D’Artagnan parut sur le seuil de la chambre et fut salué par le surintendant d’un bonjour très affable.

– Bonjour, monseigneur, répondit le mousquetaire; comment vous trouvez-vous de ce voyage?

– Assez bien. Merci.

– Et de la fièvre?

– Assez mal. Je bois, comme vous voyez. À peine arrivé, j’ai frappé sur Nantes une contribution de tisane.

– Il faut dormir d’abord, monseigneur.

– Eh! corbleu! cher monsieur d’Artagnan, je dormirais bien volontiers…

– Qui vous en empêche?

– Mais vous, d’abord.

– Moi? Ah! Monseigneur!…

– Sans doute. Est-ce que, à Nantes comme à Paris, vous ne venez pas au nom du roi?

– Pour Dieu! monseigneur, répliqua le capitaine, laissez donc le roi en repos! Le jour où je viendrai de la part du roi pour ce que vous voulez me dire, je vous promets de ne pas vous faire languir. Vous me verrez mettre la main à l’épée, selon l’ordonnance, et vous m’entendrez dire du premier coup, de ma voix de cérémonie: «Monseigneur, au nom du roi, je vous arrête»

Fouquet tressaillit malgré lui, tant l’accent du Gascon spirituel avait été naturel et vigoureux. La représentation du fait était presque aussi effrayante que le fait lui-même.

– Vous me promettez cette franchise? dit le surintendant.

– Sur l’honneur! Mais nous n’en sommes pas là, croyez-moi.

– Qui vous fait penser cela, monsieur d’Artagnan? Moi, je crois tout le contraire.

– Je n’ai entendu parler de quoi que ce soit, répliqua d’Artagnan.

– Eh! eh! fit Fouquet.

– Mais non, vous êtes un agréable homme, malgré votre fièvre. Le roi ne peut, ne doit s’empêcher de vous aimer au fond du cœur.

Fouquet fit la grimace.

– Mais M. Colbert? dit-il. M. Colbert m’aime-t-il aussi autant que vous le dites?

– Je ne parle point de M. Colbert, reprit d’Artagnan. C’est un homme exceptionnel, celui-là! Il ne vous aime pas, c’est possible; mais mordioux! l’écureuil peut se garer de la couleuvre, pour peu qu’il le veuille.

– Savez-vous que vous me parlez en ami, répliqua Fouquet, et que, sur ma vie! je n’ai jamais trouvé un homme de votre esprit et de votre cœur?
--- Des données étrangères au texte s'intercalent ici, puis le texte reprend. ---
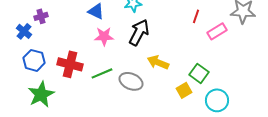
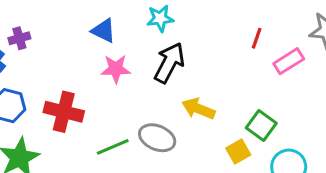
green line: (102, 73) -> (113, 147), moved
– Cela vous plaît à dire, fit d’Artagnan. Vous attendez à aujourd’hui pour me faire un compliment pareil?

– Aveugles que nous sommes! murmura Fouquet.
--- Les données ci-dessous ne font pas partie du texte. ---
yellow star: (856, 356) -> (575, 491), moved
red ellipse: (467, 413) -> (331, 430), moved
– Voilà votre voix qui s’enroue, dit d’Artagnan. Buvez, monseigneur, buvez.

Et il lui offrit une tasse de tisane avec la plus cordiale amitié; Fouquet la prit et le remercia par un bon sourire.

– Ces choses-là n’arrivent qu’à moi, dit le mousquetaire. J’ai passé dix ans sous votre barbe quand vous remuiez des tonnes d’or; vous faisiez quatre millions de pension par an, vous ne m’avez jamais remarqué; et voilà que vous vous apercevez que je suis au monde, précisément au moment…
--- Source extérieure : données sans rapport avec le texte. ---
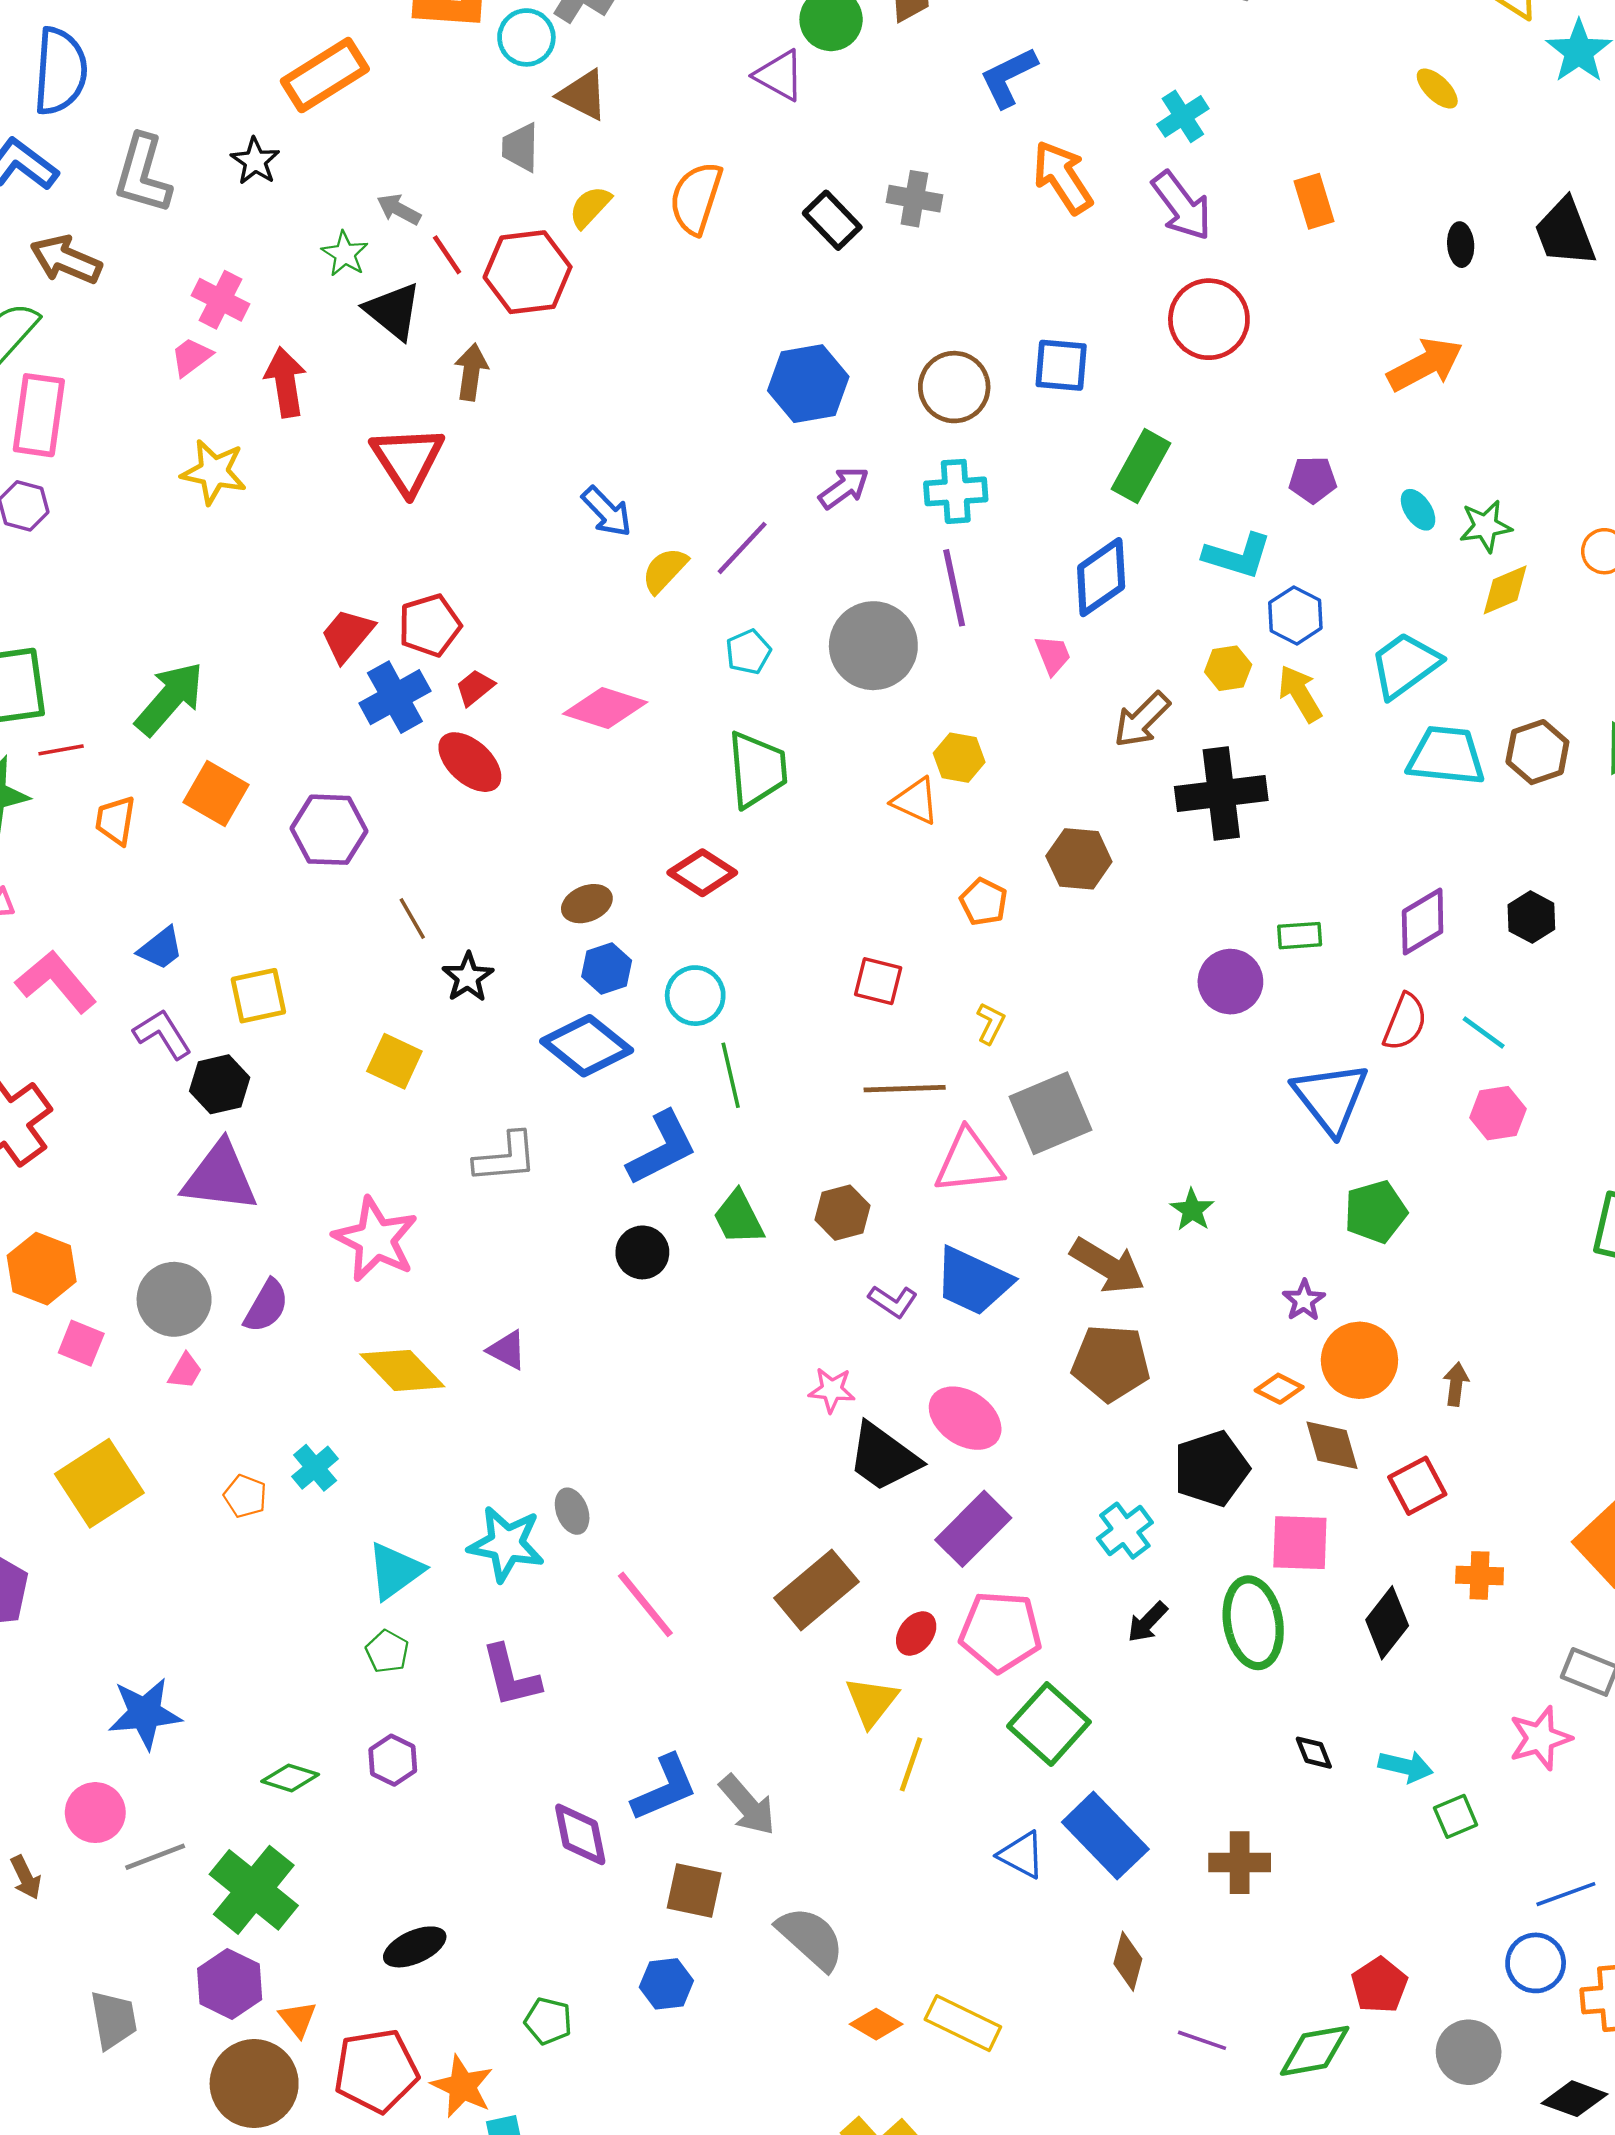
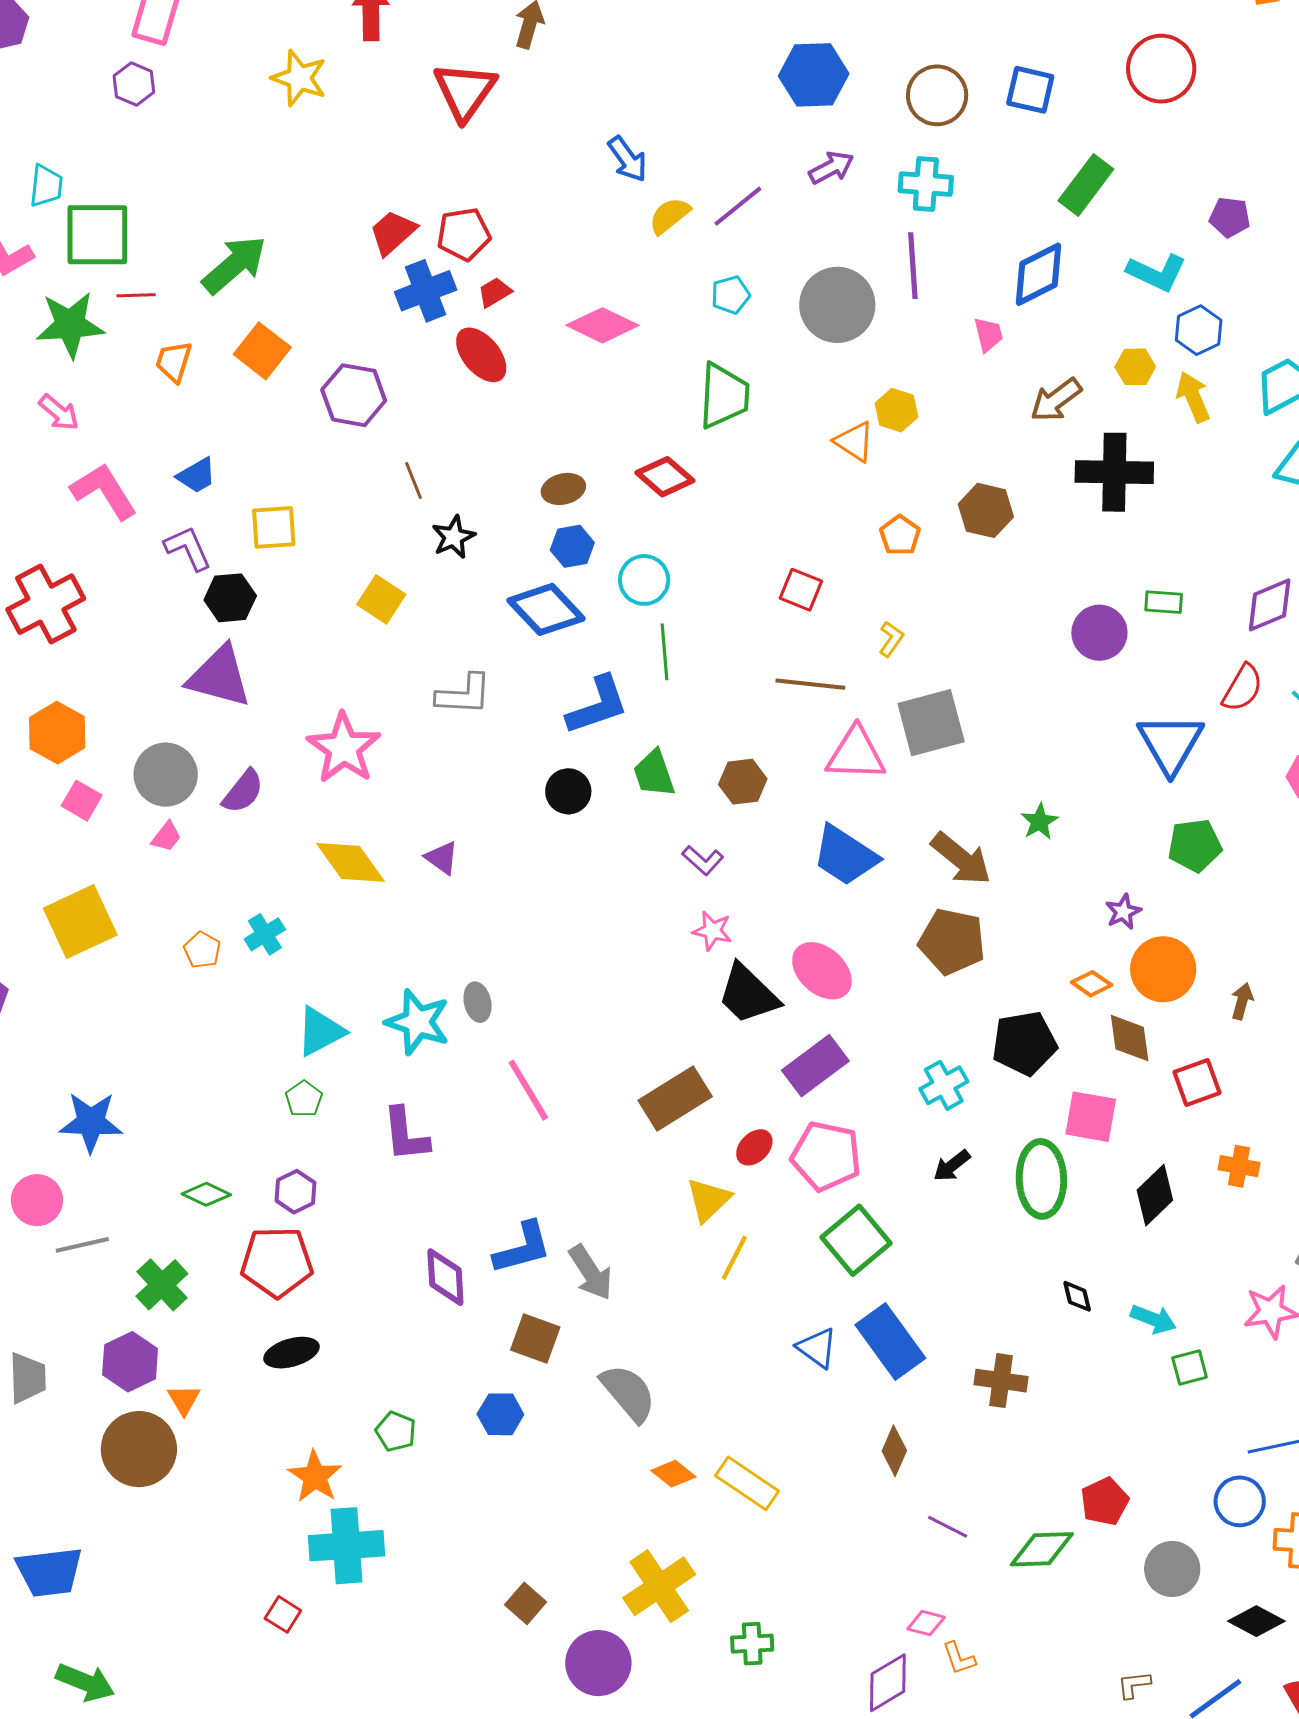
purple L-shape: (893, 1301) -> (703, 860), moved
green cross: (254, 1890) -> (162, 1285), size x0.7
red pentagon: (376, 2071) -> (277, 1262), moved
– Où je vais tomber, interrompit Fouquet. C’est vrai cher monsieur d’Artagnan.

– Je ne dis pas cela.

– Vous le pensez, c’est tout. Eh bien! si je tombe, prenez ma parole pour vraie, je ne passerai pas un jour sans me dire, en me frappant la tête: «Fou! fou! stupide mortel! Tu avais M. d’Artagnan sous la main, et tu ne t’es pas servi de lui! et tu ne l’as pas enrichi!»

– Vous me comblez! dit le capitaine; je raffole de vous.

– Encore un homme qui ne pense pas comme M. Colbert, fit le surintendant.

– Que ce Colbert vous tient aux côtes! C’est pis que votre fièvre.

– Ah! j’ai mes raisons, dit Fouquet. Jugez-les.

Et il lui raconta les détails de la course des gabares et l’hypocrite persécution de Colbert.